In economics, the demand function is a critical concept that describes the relationship between the price of a good and the quantity demanded by consumers. It's usually expressed in equation form, where the independent variable is the price, and the dependent variable is the quantity demanded.
For our example, the demand function is given by:

• \( p = -0.01x^2 - 0.2x + 9 \)

Here, \( p \) represents the price in dollars, and \( x \) is the quantity in thousands of units. The negative coefficients indicate that as the price rises, the quantity demanded decreases, which is typical for most demand functions. This downward slope reflects the law of demand: consumers buy less when prices go up and more when prices drop.
Understanding how to interpret this equation helps in predicting consumer behavior and making informed business decisions.

The supply function, much like the demand function, illustrates the relationship between the price of a good and the quantity that producers are willing to supply. It is generally an upward-sloping curve to reflect that higher prices encourage producers to supply more.
In our exercise, the supply function is expressed as:

• \( p = 0.01x^2 - 0.1x + 3 \)

Here, the positive \( x^2 \) term indicates that as the price increases, producers are more willing to increase the quantity supplied, creating an upward trend. This characteristic reflects the law of supply.
By analyzing the supply function, businesses can anticipate how much of a product will be available at different price points and plan their production accordingly.

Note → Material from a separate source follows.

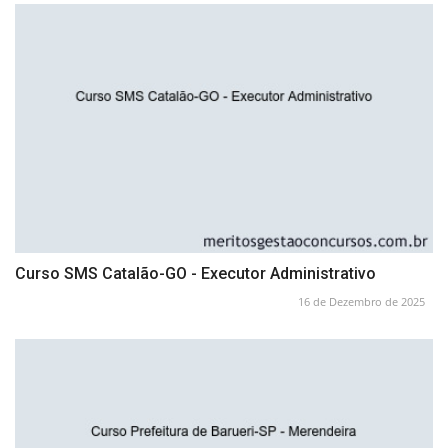
Curso SMS Catalão-GO - Executor Administrativo
16 de Dezembro de 2025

A quadratic equation is an algebraic expression that involves an unknown variable raised to the second power. It typically takes the form \( ax^2 + bx + c = 0 \), where \( a \), \( b \), and \( c \) are constants. Solving these can help find the points of intersection for curves like supply and demand.
To find the intersection point—or equilibrium—of the supply and demand functions, we equate them and rearrange terms into a quadratic format:

• \( -0.02x^2 - 0.1x + 6 = 0 \)

The quadratic formula \( x = \frac{-b \pm \sqrt{b^2 - 4ac}}{2a} \) is then used to solve for \( x \). This formula provides possible values for \( x \) where the curves intersect, balancing supply and demand.
Knowing how to solve quadratic equations is essential as it reveals vital economic points like equilibrium quantity.

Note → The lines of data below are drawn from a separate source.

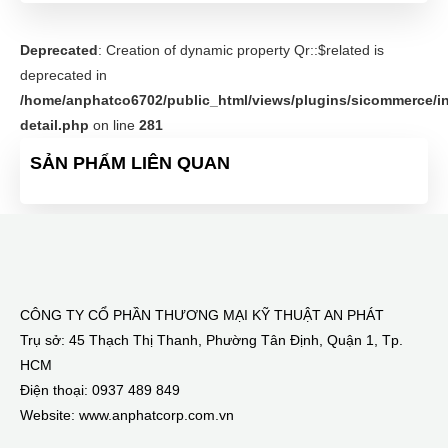
Deprecated
: Creation of dynamic property Qr::$related is
deprecated in
/home/anphatco6702/public_html/views/plugins/sicommerce/in
detail.php
on line
281
SẢN PHẨM LIÊN QUAN
CÔNG TY CỔ PHẦN THƯƠNG MẠI KỸ THUẬT AN PHÁT
Trụ sở: 45 Thạch Thị Thanh, Phường Tân Định, Quận 1, Tp.
HCM
Điện thoại: 0937 489 849
Website: www.anphatcorp.com.vn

Price, an essential element in supply and demand analysis, determines the cost at which goods are sold and purchased in the market. In equilibrium, price is where the quantity supplied equals the quantity demanded.
In the exercise, after calculating the equilibrium quantity \( x = 20 \), we substitute this value into one of the original equations to find the equilibrium price:

• Using the demand function \( p = -0.01(20)^2 - 0.2(20) + 9 \)
• We find \( p = 1 \) dollar.

This price represents the point at which consumers and producers agree on the amount to be traded, balancing both sides. Evaluating prices helps economists and business leaders make strategic pricing and production decisions, aligning market strategies with consumer expectations.